E é justamente nesse ponto que a campanha se torna interessante do ponto de vista de mercado. O segmento global de calçados de corrida movimentou algo em torno de US$ 15,5 bilhões, considerando-se dados de 2024. É um mercado concentrado no topo: a Nike lidera com participação estimada entre 22% e 26% globalmente, a Adidas vem em seguida com cerca de 20%, e o restante se fragmenta entre marcas especializadas como Hoka, Asics, New Balance, On e Brooks, que disputam espaço principalmente em canais especializados em corrida.
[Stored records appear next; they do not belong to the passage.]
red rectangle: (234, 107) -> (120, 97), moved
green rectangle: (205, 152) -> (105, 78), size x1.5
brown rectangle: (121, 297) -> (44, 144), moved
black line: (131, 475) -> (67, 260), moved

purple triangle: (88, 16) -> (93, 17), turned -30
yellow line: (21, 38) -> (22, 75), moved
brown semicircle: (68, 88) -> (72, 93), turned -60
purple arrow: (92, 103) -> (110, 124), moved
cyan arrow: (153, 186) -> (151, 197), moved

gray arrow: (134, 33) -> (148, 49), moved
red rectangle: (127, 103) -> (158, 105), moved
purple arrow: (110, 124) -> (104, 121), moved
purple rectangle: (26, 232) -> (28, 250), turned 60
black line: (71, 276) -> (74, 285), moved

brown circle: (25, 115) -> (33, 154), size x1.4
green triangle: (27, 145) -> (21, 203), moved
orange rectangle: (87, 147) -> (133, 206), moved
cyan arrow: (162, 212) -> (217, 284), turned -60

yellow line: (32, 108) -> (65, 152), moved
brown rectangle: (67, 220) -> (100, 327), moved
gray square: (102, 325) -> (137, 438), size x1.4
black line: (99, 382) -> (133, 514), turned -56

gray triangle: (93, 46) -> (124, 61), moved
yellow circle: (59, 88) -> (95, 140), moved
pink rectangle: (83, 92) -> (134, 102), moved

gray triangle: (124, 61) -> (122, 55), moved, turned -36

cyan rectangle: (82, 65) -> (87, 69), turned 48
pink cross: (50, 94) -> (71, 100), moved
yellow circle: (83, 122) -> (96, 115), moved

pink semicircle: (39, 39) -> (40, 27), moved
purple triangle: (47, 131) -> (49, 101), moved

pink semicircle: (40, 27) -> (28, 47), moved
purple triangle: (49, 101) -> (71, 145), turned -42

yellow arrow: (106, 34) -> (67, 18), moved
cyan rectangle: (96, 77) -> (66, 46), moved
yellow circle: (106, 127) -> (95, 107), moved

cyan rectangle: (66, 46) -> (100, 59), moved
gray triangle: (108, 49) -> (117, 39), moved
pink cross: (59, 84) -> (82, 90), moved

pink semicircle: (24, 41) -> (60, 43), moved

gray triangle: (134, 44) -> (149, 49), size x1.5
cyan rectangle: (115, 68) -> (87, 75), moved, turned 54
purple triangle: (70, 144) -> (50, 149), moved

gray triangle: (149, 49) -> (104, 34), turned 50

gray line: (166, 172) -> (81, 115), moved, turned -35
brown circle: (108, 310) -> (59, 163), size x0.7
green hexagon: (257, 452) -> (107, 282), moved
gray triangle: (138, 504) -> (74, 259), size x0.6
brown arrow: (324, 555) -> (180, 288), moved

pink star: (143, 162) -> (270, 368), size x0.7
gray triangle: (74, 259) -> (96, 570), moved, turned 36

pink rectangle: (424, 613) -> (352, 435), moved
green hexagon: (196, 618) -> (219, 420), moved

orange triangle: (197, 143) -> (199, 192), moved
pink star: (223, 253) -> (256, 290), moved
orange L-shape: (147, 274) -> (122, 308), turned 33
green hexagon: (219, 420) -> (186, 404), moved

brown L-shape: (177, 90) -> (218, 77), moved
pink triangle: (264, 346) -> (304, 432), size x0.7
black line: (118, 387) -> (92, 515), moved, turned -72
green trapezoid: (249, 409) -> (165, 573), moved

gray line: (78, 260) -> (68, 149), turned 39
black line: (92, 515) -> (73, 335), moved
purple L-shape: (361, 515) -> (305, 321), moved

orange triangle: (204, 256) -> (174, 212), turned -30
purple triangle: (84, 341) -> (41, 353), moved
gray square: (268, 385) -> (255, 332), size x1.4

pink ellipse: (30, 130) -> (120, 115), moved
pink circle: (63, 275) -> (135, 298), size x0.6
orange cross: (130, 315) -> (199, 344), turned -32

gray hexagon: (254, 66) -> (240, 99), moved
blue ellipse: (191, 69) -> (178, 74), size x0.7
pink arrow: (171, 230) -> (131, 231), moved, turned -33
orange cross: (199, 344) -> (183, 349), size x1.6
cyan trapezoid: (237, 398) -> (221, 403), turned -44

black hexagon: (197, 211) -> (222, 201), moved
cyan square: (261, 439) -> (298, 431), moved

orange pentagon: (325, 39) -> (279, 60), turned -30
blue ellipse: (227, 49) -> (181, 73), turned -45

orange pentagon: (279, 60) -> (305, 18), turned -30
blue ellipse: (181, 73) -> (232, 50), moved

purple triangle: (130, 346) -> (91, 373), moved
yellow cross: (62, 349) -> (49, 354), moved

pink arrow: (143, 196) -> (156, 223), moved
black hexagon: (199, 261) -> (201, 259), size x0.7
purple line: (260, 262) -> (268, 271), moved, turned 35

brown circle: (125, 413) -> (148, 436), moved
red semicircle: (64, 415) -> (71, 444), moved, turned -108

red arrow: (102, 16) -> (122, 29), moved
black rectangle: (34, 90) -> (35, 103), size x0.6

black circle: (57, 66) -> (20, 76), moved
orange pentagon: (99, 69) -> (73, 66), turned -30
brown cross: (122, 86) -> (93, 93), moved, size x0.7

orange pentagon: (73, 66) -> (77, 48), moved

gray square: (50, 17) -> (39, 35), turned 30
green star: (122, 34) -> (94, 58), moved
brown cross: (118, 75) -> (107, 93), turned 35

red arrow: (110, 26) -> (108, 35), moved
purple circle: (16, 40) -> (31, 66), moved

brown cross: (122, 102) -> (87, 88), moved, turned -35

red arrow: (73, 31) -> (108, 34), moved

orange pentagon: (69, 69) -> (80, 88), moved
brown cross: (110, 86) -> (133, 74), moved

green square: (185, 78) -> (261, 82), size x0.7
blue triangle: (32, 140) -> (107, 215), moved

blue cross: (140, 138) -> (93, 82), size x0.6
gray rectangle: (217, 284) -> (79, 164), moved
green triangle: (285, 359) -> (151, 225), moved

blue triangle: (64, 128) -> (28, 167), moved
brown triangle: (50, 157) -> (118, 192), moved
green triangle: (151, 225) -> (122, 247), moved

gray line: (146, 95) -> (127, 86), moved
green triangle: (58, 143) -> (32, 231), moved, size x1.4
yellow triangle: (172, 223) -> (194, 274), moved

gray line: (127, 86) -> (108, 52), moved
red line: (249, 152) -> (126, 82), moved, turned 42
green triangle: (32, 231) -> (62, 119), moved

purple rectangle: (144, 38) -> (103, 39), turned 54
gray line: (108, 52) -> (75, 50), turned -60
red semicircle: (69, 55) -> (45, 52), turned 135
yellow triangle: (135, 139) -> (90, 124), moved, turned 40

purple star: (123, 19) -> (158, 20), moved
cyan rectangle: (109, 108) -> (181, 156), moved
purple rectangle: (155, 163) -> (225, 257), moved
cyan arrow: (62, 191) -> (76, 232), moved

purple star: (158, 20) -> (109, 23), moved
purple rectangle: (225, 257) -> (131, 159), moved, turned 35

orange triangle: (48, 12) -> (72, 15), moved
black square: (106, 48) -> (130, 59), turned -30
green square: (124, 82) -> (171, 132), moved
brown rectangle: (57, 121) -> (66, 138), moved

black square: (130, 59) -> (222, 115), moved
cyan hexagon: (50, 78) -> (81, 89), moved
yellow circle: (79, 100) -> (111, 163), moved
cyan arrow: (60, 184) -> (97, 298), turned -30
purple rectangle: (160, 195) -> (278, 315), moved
A Puma, nesse recorte específico de running, aparece com uma participação modesta, na casa de 2%, um número que evidencia por que a marca dificilmente competirá de igual para igual com Nike ou Adidas pela via tradicional de performance e tecnologia de solado.
Faz sentido, então, que a estratégia passe por outro caminho. Em calçados esportivos de forma mais ampla, incluindo o apelo “fashion” e “lifestyle”, a Puma já se dá melhor, com uma fatia perto de 8%. A campanha dos monges segue exatamente essa lógica e reforça um posicionamento que a marca alemã já vinha sustentando desde “Go Wild“, campanha global de 2025 construída sobre a ideia de ver o esporte como desfrute e autoexpressão, e não apenas rendimento.
Essa aposta em diferenciação ganha ainda mais peso considerando-se o momento da Nike, cuja saída do índice S&P 100 neste mês, como expusemos na Máquina do Esporte, expôs a perda de relevância cultural e o avanço de concorrentes menores e mais especializados.
Quando o líder histórico da categoria mostra sinais de queda justamente na narrativa que sustentava sua liderança, é indício de espaço para a Puma e outras marcas poderem competir por outros caminhos.